## Activity
After finding the line with "contra la violencia de género que" in the entries below, retype exactly each line from there through the line with "violencia domésta (Gavid)", including that final line.
----- Records for this exercise -----
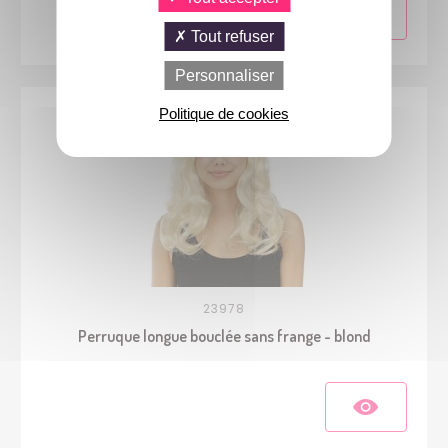
Tout refuser
Personnaliser
Politique de cookies
23978
Perruque longue bouclée sans frange - blond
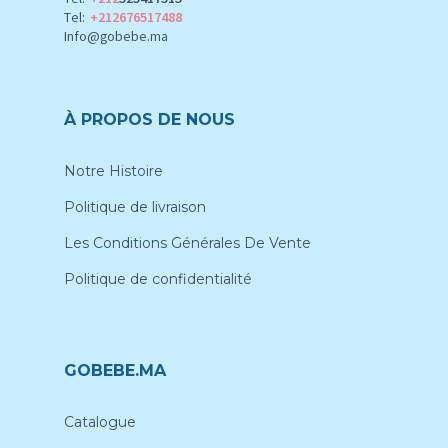
Tel:
+212676517488
Info@gobebe.ma
À PROPOS DE NOUS
Notre Histoire
Politique de livraison
Les Conditions Générales De Vente
Politique de confidentialité
GOBEBE.MA
Catalogue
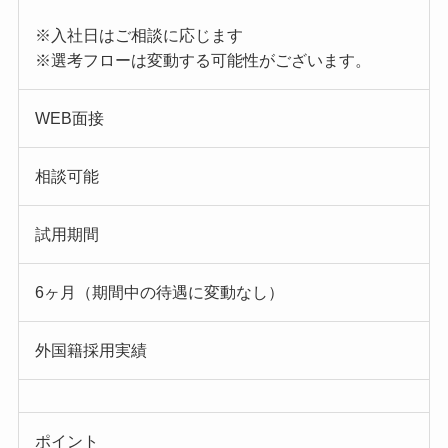
※入社日はご相談に応じます
※選考フローは変動する可能性がございます。
WEB面接
相談可能
試用期間
6ヶ月（期間中の待遇に変動なし）
外国籍採用実績
ポイント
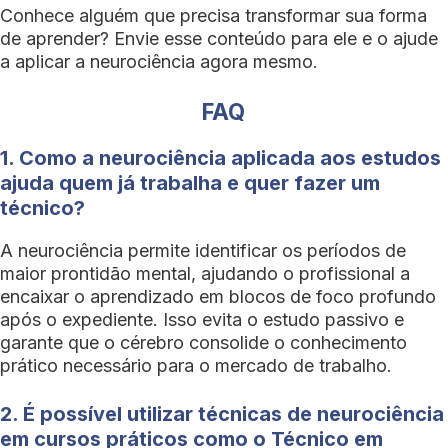
Conhece alguém que precisa transformar sua forma
de aprender? Envie esse conteúdo para ele e o ajude
a aplicar a neurociência agora mesmo.
FAQ
1. Como a neurociência aplicada aos estudos
ajuda quem já trabalha e quer fazer um
técnico?
A neurociência permite identificar os períodos de
maior prontidão mental, ajudando o profissional a
encaixar o aprendizado em blocos de foco profundo
após o expediente. Isso evita o estudo passivo e
garante que o cérebro consolide o conhecimento
prático necessário para o mercado de trabalho.
2. É possível utilizar técnicas de neurociência
em cursos práticos como o Técnico em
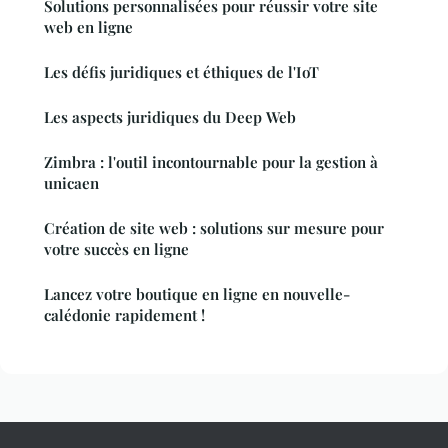
Solutions personnalisées pour réussir votre site
web en ligne
Les défis juridiques et éthiques de l'IoT
Les aspects juridiques du Deep Web
Zimbra : l'outil incontournable pour la gestion à
unicaen
Création de site web : solutions sur mesure pour
votre succès en ligne
Lancez votre boutique en ligne en nouvelle-
calédonie rapidement !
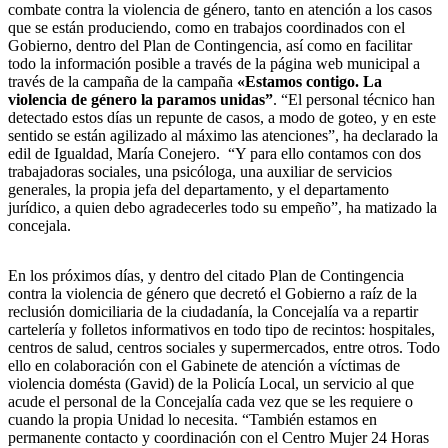
combate contra la violencia de género, tanto en atención a los casos
que se están produciendo, como en trabajos coordinados con el
Gobierno, dentro del Plan de Contingencia, así como en facilitar
todo la información posible a través de la página web municipal a
través de la campaña de la campaña
«Estamos contigo. La
violencia de género la paramos unidas”
. “El personal técnico han
detectado estos días un repunte de casos, a modo de goteo, y en este
sentido se están agilizado al máximo las atenciones”, ha declarado la
edil de Igualdad, María Conejero. “Y para ello contamos con dos
trabajadoras sociales, una psicóloga, una auxiliar de servicios
generales, la propia jefa del departamento, y el departamento
jurídico, a quien debo agradecerles todo su empeño”, ha matizado la
concejala.
En los próximos días, y dentro del citado Plan de Contingencia
contra la violencia de género que decretó el Gobierno a raíz de la
reclusión domiciliaria de la ciudadanía, la Concejalía va a repartir
cartelería y folletos informativos en todo tipo de recintos: hospitales,
centros de salud, centros sociales y supermercados, entre otros. Todo
ello en colaboración con el Gabinete de atención a víctimas de
violencia domésta (Gavid) de la Policía Local, un servicio al que
acude el personal de la Concejalía cada vez que se les requiere o
cuando la propia Unidad lo necesita. “También estamos en
permanente contacto y coordinación con el Centro Mujer 24 Horas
-----
## Worked solution
contra la violencia de género que decretó el Gobierno a raíz de la
reclusión domiciliaria de la ciudadanía, la Concejalía va a repartir
cartelería y folletos informativos en todo tipo de recintos: hospitales,
centros de salud, centros sociales y supermercados, entre otros. Todo
ello en colaboración con el Gabinete de atención a víctimas de
violencia domésta (Gavid) de la Policía Local, un servicio al que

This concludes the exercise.